Millennials Are Moving Into the Crypto Economy in Droves
As the hype surrounding cryptocurrency continues to explode, virtual coins are garnering a new legion of supporters — millennials. A new report suggests that over 30 percent of young people are investing in crypto and trying to bridge the alleged wealth gap between themselves and older generations.
Released by Blockchain Capital, the report in question alleged nearly one-third of those aged 18 to 34 would rather purchase bitcoin over government bonds, stocks, and even gold. Data also suggested that over 40 percent of millennials have heard of cryptocurrency – a solid difference between the 15 percent of those aged 65 and up.
Bitcoin Offers More
These numbers are slated to grow by the end of 2018. New reports have suggested that one in every three millennials will own cryptocurrency by late December.
But for millennials, bitcoin and the technology behind cryptocurrency don’t just represent an opportunity for wealth – they represent a solid future and a stable job market.
Following the “Great Recession” of the late ’00s and early ’10s, college grads’ biggest complaint was that it was difficult to find long-term employment and stable income, and a handful of millennials are now looking at alternative routes of finding a job.
A Change in Direction
One of those routes involves cryptocurrency, and several young people have already made their names and staked futures for themselves with digital currency.

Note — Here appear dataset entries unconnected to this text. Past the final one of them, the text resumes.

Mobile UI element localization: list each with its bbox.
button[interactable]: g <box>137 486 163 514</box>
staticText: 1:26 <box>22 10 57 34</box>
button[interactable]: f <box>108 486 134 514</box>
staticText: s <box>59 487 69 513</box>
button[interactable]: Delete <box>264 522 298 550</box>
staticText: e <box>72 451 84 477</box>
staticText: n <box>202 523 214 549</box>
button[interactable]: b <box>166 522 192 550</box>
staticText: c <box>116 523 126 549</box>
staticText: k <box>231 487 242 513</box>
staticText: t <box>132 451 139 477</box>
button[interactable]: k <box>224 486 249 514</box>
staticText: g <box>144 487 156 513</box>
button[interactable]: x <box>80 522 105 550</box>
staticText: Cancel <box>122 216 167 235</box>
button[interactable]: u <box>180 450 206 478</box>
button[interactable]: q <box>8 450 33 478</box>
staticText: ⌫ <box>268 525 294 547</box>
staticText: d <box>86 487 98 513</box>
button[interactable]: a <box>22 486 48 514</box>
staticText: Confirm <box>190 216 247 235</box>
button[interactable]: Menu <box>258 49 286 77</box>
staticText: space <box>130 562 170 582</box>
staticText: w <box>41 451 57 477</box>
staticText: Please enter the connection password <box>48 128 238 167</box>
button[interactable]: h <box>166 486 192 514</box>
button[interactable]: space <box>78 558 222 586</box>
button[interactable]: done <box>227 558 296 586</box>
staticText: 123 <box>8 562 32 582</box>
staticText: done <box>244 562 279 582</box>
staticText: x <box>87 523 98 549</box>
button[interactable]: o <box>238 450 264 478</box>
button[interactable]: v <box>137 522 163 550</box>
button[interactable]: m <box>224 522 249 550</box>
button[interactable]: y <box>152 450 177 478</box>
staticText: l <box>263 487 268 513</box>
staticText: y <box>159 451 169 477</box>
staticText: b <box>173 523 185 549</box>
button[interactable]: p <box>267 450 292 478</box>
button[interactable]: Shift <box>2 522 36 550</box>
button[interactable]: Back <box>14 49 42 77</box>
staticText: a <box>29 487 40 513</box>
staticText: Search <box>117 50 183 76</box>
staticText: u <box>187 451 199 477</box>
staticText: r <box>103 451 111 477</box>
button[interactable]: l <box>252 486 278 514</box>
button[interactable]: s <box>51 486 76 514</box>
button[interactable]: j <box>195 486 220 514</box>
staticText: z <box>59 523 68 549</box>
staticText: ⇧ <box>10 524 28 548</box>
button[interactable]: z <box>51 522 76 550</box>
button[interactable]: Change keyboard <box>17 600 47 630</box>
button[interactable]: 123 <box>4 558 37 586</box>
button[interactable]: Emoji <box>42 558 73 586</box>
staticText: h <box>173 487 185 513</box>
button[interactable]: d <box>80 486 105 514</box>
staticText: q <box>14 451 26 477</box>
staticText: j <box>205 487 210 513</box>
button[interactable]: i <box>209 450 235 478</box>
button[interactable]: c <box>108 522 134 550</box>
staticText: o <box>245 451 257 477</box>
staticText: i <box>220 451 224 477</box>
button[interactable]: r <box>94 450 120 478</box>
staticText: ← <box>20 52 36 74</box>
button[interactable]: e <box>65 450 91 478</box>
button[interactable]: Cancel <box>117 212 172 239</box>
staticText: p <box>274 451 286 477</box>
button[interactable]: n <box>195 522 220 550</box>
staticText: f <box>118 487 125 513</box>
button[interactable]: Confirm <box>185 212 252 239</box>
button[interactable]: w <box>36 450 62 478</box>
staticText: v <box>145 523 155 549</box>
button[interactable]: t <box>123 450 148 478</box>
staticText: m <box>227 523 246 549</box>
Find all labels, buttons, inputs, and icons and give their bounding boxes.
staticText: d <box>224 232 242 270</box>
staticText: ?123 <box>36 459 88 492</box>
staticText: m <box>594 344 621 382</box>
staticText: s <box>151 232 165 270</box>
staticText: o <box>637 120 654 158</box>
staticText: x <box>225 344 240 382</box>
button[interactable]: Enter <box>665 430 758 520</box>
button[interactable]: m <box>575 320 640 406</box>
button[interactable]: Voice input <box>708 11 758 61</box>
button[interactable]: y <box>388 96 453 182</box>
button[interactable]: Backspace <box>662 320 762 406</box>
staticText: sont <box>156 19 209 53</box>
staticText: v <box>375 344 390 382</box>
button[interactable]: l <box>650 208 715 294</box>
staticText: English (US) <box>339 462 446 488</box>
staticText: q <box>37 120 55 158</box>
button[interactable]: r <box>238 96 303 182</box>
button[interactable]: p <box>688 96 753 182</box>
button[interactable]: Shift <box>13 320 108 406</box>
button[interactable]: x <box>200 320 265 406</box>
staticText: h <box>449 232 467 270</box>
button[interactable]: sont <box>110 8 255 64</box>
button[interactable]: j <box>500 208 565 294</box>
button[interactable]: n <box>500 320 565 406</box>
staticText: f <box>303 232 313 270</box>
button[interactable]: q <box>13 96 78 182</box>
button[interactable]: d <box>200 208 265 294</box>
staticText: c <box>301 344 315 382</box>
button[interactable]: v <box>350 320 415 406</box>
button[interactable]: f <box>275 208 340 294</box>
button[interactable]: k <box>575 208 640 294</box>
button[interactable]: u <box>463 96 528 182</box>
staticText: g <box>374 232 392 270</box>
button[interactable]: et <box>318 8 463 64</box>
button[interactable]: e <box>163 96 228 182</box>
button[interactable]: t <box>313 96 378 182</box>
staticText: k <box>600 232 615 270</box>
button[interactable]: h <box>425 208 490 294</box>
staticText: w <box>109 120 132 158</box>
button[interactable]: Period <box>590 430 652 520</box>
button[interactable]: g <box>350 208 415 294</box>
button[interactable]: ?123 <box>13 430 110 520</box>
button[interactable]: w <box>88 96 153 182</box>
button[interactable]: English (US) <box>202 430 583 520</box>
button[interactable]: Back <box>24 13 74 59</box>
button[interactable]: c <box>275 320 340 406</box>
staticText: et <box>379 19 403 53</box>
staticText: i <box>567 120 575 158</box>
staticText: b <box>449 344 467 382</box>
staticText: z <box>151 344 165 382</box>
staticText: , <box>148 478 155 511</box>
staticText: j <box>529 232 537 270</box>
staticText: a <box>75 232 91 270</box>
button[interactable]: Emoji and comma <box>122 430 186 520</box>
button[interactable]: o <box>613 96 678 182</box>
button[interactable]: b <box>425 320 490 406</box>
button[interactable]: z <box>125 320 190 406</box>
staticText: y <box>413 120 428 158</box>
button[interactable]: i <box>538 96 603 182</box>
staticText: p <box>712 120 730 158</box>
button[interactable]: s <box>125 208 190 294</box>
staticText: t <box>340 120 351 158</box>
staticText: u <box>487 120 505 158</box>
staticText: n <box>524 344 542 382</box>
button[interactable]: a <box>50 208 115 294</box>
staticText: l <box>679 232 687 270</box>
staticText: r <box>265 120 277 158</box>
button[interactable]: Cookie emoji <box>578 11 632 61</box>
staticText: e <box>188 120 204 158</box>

Mel Gelderman and David Hoggard, for example, are two 20-something entrepreneurs. As the founders of TokenCard in the U.K., the pair managed to raise over $16 million last December during an ICO (initial coin offering) crowd-sale, and according to Hoggard, the time for young people to get involved in blockchain technology is now:
“The barriers to entry are quite low. For people looking to do something interesting with their lives, blockchain is such a staggering opportunity.”
Education Should Always Come First
But millennials are urged to educate themselves before making any sudden moves. Ex-hedge fund trader and co-founder of CoinFi Timothy Tam suggested that as new investors, young people are prone to certain mistakes, and he has some advice for millennials looking to get their hands on crypto.

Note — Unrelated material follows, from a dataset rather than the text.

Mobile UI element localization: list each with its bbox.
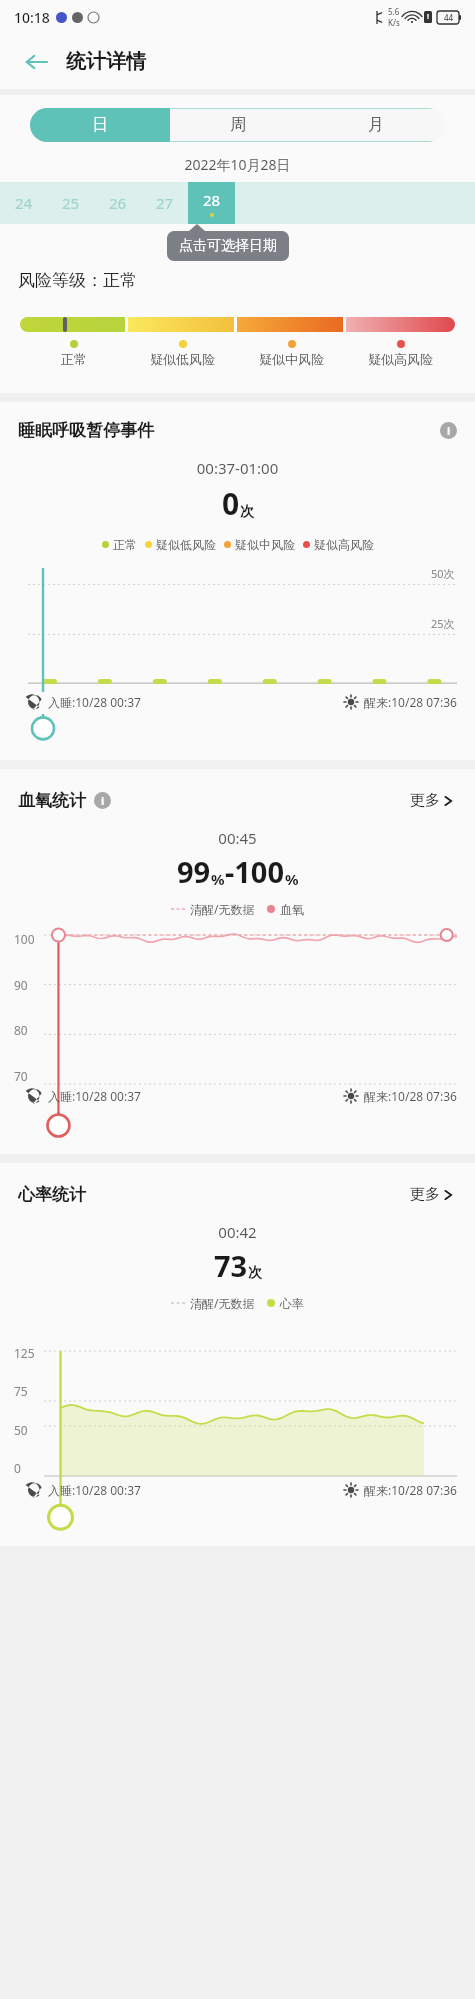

“You should always keep in mind the price correlation between bitcoin and most altcoins to account for volatile market conditions,” he explained. “What we noticed at CoinFi is that bitcoin and several other coins have an inverse relationship in their value. Once there’s a dip in the bitcoin price, everyone rushes into buying other coins and vice versa. This volatility can cause serious losses for inexperienced investors.”
Final Words of Advice
Tam also informed millennials to be careful of the “bots”, which can have serious repercussions on one’s initial investments; to allocate their “assets based on risk tolerance” (in other words, know when and where to stop), and avoid over-trading to ensure they’re safe granted they endure a sudden financial loss.
Tam said he’s confident the sudden demand amongst young people will push crypto prices even higher in the coming months:
“There’s a limited supply [of coins] because aside from the fact that there will only ever be 21 million bitcoins in circulation, most of the holders of bitcoin are long-term holders. The demand, on the other hand, just keeps soaring.”